De Wolfe strode to the small door and saw that alongside it there was a bell hanging from a bracket, with a cord dangling from the clapper. He rang it vigorously and a moment later a large man with a face like a
bulldog appeared. He wore a faded cassock, and John, correctly taking him for a lay brother, dragged Thomas forward to explain who they were. Grudgingly, the porter motioned them in, and without a word slammed the door to the secular world behind them.

They found themselves in a wide outer court, the west end of the church forming the further end, with a cemetery visible over a low wall on their left. A line of buildings formed the right-hand side, and without a word the door-ward pointed to another gate about a third of the way down this stone façade.

The coroner's team made their way to this inner entrance and saw a small wicket-gate in the centre. Stepping through, they entered a long inner court stretching down to the high boundary wall in the distance. On their left were more buildings, with several doors and a row of shuttered windows on the upper floor.

‘God be with you, brothers,' came a voice from nearby. Turning, they saw that a small lodge lay inside the gate, from which a tubby monk now emerged. In his element, Thomas de Peyne advanced on him, inevitably making the sign of the cross, and greeted him in fluent Latin.

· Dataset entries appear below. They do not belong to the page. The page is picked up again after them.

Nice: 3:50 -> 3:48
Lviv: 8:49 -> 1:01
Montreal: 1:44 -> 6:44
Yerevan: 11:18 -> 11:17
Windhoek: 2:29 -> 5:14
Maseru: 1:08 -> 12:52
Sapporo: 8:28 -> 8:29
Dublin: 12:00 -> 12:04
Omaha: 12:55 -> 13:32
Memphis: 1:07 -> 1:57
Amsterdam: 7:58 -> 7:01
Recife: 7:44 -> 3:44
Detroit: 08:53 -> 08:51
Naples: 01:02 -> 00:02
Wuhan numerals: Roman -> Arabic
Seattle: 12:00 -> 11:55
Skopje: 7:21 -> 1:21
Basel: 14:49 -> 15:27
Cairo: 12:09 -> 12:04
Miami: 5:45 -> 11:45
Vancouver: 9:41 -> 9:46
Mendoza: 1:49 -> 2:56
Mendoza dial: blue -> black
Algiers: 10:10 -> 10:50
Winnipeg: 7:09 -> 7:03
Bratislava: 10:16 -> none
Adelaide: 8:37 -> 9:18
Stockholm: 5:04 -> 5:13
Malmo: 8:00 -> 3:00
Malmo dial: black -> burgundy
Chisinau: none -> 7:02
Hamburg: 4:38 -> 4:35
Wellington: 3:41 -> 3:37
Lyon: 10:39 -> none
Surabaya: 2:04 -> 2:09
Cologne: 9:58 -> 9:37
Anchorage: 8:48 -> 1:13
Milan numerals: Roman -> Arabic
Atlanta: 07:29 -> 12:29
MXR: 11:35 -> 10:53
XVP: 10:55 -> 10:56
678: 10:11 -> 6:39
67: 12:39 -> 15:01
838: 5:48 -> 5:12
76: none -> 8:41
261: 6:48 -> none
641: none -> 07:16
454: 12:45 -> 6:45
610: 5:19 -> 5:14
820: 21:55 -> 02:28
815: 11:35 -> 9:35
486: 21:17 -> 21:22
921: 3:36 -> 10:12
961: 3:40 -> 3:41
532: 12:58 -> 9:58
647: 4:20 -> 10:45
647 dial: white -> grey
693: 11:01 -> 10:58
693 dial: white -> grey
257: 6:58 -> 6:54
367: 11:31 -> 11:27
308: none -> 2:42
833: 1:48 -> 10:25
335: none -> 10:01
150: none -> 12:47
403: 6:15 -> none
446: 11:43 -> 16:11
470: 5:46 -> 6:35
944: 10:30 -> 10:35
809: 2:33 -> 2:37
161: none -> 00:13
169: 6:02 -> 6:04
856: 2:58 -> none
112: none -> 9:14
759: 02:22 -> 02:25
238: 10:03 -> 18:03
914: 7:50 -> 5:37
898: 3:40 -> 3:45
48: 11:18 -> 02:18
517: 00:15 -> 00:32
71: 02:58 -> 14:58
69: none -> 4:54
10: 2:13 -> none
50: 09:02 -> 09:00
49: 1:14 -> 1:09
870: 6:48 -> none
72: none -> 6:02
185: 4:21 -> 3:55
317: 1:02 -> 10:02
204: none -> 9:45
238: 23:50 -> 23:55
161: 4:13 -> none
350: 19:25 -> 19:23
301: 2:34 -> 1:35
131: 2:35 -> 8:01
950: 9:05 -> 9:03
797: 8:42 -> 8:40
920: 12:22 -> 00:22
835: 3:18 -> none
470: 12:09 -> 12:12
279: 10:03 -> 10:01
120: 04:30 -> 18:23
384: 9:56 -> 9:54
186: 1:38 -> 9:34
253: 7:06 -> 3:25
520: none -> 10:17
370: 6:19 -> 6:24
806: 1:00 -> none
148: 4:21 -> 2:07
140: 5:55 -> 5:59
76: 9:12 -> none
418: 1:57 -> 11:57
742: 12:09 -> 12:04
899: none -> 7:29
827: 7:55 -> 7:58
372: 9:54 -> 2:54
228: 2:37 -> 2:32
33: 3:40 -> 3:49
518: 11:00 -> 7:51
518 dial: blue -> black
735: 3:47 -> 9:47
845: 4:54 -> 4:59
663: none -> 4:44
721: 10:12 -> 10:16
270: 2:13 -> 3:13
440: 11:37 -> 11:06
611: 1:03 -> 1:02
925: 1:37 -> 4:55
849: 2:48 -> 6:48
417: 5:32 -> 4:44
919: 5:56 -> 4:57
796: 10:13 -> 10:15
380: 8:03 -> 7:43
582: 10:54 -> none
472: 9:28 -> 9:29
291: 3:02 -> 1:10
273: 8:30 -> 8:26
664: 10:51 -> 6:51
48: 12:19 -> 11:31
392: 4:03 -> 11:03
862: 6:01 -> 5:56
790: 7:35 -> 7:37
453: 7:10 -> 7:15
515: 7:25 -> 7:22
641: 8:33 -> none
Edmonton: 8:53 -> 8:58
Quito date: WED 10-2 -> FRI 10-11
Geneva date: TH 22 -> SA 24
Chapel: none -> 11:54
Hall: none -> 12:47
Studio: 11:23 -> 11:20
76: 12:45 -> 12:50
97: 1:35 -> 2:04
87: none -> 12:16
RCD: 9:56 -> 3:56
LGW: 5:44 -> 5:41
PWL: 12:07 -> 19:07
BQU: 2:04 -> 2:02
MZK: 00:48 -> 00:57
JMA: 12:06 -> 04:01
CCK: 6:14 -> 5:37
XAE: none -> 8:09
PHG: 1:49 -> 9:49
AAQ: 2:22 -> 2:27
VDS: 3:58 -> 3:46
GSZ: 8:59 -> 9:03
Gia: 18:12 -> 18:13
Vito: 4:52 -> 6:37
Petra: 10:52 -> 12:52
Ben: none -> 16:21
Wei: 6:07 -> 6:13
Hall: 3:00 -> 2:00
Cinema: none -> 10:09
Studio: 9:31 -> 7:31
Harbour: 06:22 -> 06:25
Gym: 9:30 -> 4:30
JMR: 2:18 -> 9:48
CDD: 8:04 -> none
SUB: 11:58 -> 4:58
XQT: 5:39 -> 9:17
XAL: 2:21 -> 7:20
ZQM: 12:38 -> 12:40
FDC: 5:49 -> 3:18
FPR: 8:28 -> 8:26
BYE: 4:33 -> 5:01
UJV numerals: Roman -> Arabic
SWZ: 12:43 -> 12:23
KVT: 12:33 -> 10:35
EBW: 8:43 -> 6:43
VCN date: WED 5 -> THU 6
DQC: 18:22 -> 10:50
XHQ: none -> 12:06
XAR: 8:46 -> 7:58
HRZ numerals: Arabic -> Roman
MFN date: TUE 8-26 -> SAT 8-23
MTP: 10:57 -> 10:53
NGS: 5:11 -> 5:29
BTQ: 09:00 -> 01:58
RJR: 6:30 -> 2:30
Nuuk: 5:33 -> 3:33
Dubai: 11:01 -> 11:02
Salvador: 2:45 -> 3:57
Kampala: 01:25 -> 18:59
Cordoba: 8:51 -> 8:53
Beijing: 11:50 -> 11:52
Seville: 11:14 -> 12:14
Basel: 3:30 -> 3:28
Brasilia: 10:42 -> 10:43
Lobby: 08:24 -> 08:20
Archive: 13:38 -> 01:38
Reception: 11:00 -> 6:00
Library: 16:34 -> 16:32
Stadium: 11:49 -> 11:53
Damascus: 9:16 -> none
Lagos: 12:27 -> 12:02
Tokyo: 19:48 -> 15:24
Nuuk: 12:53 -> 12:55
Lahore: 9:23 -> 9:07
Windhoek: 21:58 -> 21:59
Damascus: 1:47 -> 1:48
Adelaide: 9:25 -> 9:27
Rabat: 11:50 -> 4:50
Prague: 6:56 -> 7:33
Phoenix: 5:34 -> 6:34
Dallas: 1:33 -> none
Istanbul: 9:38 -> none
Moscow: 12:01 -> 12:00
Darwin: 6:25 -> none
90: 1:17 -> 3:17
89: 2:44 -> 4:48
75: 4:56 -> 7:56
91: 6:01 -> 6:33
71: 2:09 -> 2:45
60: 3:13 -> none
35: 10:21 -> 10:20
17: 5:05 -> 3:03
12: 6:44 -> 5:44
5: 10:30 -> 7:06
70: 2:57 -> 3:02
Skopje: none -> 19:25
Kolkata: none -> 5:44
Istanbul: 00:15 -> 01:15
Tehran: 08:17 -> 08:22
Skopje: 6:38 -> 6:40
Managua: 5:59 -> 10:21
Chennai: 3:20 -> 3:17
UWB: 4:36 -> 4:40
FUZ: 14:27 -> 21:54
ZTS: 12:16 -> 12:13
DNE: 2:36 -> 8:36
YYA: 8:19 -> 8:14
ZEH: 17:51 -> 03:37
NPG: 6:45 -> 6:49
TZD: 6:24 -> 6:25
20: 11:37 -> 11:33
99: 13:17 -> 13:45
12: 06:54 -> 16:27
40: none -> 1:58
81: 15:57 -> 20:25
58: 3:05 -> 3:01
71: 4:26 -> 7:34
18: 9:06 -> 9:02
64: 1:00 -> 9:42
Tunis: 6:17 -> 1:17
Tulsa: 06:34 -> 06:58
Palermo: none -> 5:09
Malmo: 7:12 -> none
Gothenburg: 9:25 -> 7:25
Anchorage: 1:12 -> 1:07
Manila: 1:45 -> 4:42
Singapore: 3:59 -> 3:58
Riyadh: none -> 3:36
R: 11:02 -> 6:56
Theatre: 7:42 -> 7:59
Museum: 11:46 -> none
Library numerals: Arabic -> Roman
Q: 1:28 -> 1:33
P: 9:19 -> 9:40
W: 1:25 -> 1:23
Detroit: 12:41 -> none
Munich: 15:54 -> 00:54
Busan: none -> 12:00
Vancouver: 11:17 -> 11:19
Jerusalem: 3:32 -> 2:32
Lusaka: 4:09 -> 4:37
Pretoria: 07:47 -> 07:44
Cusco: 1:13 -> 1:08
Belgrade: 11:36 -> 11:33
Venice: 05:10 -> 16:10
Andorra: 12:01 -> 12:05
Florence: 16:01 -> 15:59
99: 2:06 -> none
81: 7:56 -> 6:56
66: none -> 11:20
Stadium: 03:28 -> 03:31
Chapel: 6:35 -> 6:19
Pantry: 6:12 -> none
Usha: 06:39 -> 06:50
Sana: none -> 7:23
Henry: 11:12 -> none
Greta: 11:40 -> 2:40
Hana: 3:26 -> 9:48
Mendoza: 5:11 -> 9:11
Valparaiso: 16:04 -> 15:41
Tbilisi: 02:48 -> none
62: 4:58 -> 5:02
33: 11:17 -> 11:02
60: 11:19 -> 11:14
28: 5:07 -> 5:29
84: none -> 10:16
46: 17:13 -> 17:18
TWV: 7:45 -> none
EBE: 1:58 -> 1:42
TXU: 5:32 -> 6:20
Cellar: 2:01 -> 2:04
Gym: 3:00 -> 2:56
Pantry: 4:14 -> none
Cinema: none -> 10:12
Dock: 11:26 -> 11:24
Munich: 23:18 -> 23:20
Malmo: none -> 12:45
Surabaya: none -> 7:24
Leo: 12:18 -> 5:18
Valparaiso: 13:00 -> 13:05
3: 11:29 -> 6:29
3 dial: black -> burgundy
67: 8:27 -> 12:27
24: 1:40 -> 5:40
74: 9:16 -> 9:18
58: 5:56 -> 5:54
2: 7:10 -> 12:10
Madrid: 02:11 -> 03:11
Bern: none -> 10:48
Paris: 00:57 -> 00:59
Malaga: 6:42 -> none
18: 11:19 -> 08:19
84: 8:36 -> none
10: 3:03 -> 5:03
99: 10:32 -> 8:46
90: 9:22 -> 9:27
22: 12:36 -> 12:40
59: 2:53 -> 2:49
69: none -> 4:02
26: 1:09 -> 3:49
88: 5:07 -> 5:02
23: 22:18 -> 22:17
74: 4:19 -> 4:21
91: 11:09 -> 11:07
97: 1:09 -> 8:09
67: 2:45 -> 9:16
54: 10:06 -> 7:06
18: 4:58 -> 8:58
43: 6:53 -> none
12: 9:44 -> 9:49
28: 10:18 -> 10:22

‘Why can't they damned well talk English?' grumbled Gwyn. ‘Then we'd know what they're gabbling about!'

Thomas ferreted in his shoulder-bag and produced the scroll that had carried Hubert Walter's commission to Exeter. He displayed the ornate red wax seal of the Archbishop of Canterbury and allowed the guardian of the inner gate to read the text. Suitably impressed, the ruddy-faced monk bobbed his head in deference to the king's coroner and, to be on the safe side, to Gwyn as well. Then he said something to Thomas and trotted off towards a doorway in the nearest building.

‘That was Brother Maglo and he's taking us to the
prior, but first of all will show us where we will be accommodated,' explained their clerk, delighted to be within a house of God once again. ‘This is the cellarer's building and above it is the guesthouse.'

Inside, the ground floor appeared to be a series of storerooms with several small offices where monks were keeping lists and tallies of all the food, drink and supplies needed for the bodily health of the inhabitants, their spiritual health being dealt with deeper inside the priory. The whole place smelled of damp, mouldy grain and a hint of incense. As they reached the far end of the central corridor, their guide spoke in English for the first time, in a voice with a strong Breton accent.